Software


ChAT



ChAT


ChAT - unsupervised algorithm to search combinatorial chromatin signatures.





Downloads

Scripts

Readme

A. Preparation:
In order to run ChAT, you need to:

  1. Download the compressed folder ChAT_package.tar.gz
  2. Decompress the folder. There are three files within the created folder: A) ChAT, B) clustering.R and C) cluster_figure.R.
  3. Make sure these files are always kept in the same folder.
  4. Make sure R program is already installed on your computer.
  5. Check the shebang line of the ChAT file and correct it by the path of env of your computer.
  6. Add the directory of the folder ChAT_package into the PATH.

B. Running ChAT:
The command line for ChAT is:

$ ChAT -i [the directory where the set of input files located] -o [the output directory where both the final and intermediate files located] -m [the file of the list of histone modifications] -d [the file of the list of critical histone modifications used for initial grouping] -c [the file of the list of chromosomes] -p [p-value threshold to cut the hierarchical tree] -b [bin size]

The detailed explanations of the parameters can be found in Section 4.

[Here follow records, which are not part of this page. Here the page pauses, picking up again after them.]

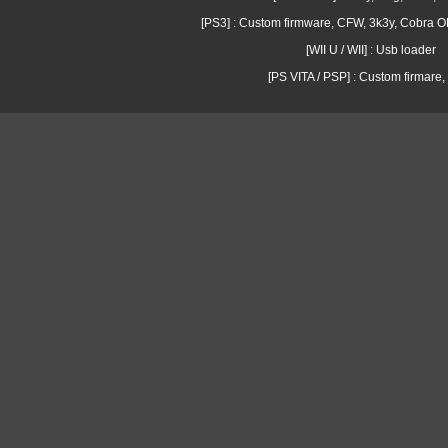
[PS3] : Custom firmware, CFW, 3k3y, Cobra
[WII U / WII] : Usb loader
[PS VITA / PSP] : Custom firmare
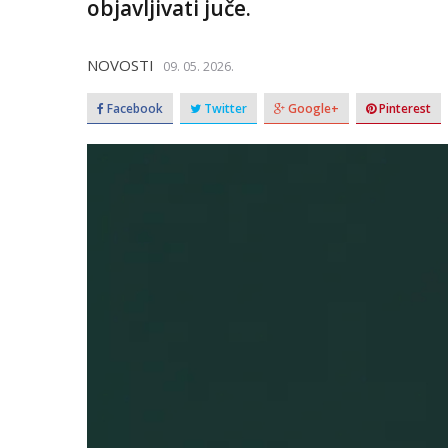
objavljivati juče.
NOVOSTI
09. 05. 2026.
Facebook
Twitter
Google+
Pinterest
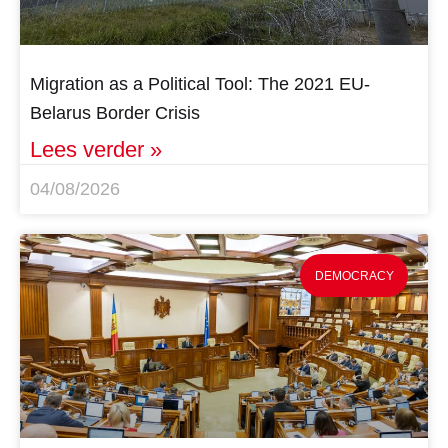
Migration as a Political Tool: The 2021 EU-
Belarus Border Crisis
Lees verder »
04/08/2026
DEMOCRACY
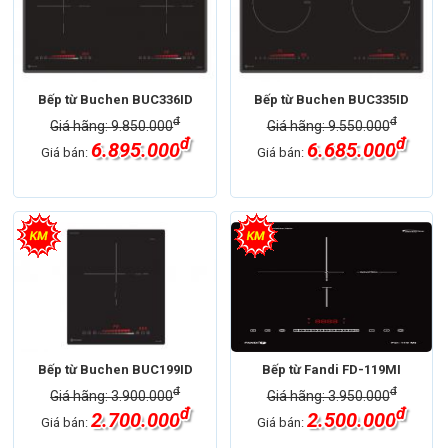
Bếp từ Buchen BUC336ID
Bếp từ Buchen BUC335ID
đ
đ
Giá hãng: 9.850.000
Giá hãng: 9.550.000
đ
đ
6.895.000
6.685.000
Giá bán:
Giá bán:
Bếp từ Buchen BUC199ID
Bếp từ Fandi FD-119MI
đ
đ
Giá hãng: 3.900.000
Giá hãng: 3.950.000
đ
đ
2.700.000
2.500.000
Giá bán:
Giá bán:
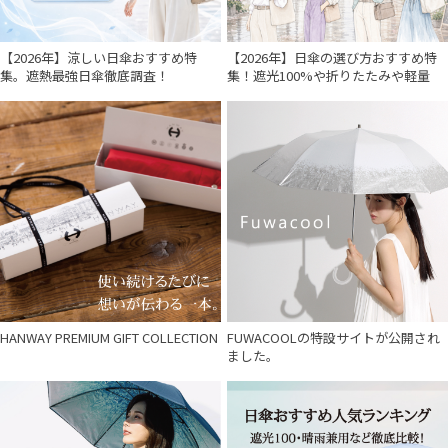
【2026年】涼しい日傘おすすめ特
【2026年】日傘の選び方おすすめ特
集。遮熱最強日傘徹底調査！
集！遮光100%や折りたたみや軽量
HANWAY PREMIUM GIFT COLLECTION
FUWACOOLの特設サイトが公開され
ました。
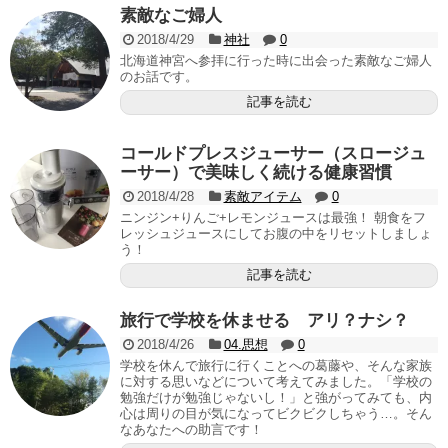
素敵なご婦人
2018/4/29
神社
0
北海道神宮へ参拝に行った時に出会った素敵なご婦人
のお話です。
記事を読む
コールドプレスジューサー（スロージュ
ーサー）で美味しく続ける健康習慣
2018/4/28
素敵アイテム
0
ニンジン+りんご+レモンジュースは最強！ 朝食をフ
レッシュジュースにしてお腹の中をリセットしましょ
う！
記事を読む
旅行で学校を休ませる アリ？ナシ？
2018/4/26
04.思想
0
学校を休んで旅行に行くことへの葛藤や、そんな家族
に対する思いなどについて考えてみました。「学校の
勉強だけが勉強じゃないし！」と強がってみても、内
心は周りの目が気になってビクビクしちゃう…。そん
なあなたへの助言です！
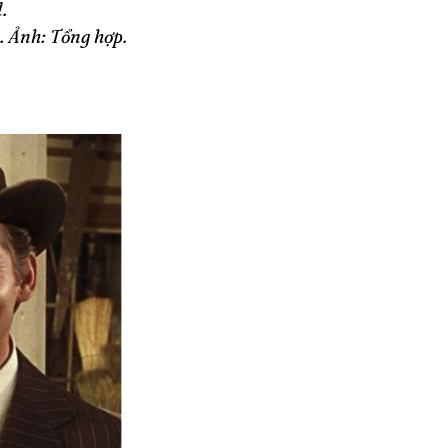
.
 Ảnh: Tổng hợp.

One example of running ChAT is:

$ ChAT -i /home/CD4_sample_data -o sample_pattern -m mark_name.txt -d critical_mark.txt -c chromosome.txt -p 0.05 -b 200

This command takes the Wiggle format histone modification files (must be named as *.wig) located in /home/CD4_sample_data folder as the inputs and create the directory sample_pattern to store all the final and intermediate results. mark_name.txt contains the list of histone modifications (each row has a histone modification name) that are consistent with the file names in the input directory. critical_mark.txt contains a subset of histone modifications used for initial grouping. chromosome.txt contains a list of chromosomes (each row has a chromosome name that are consistent with the chromosome names in the wiggle format input files) under consideration. The p-value threshold used to cut the hierarchical tree is set as 0.05. The bin size is set as 200bp using -b.

C. File Format:
(A) Input files
Corresponding to each individual histone modification, there is a Wiggle format file of the ChIP-seq data. All of the files need to be named as histone_mark_name.wig. For example, H3K36me3.wig for H3K36me3. All the files must be stored in the same directory. The name of the directory is the most important parameter for ChAT.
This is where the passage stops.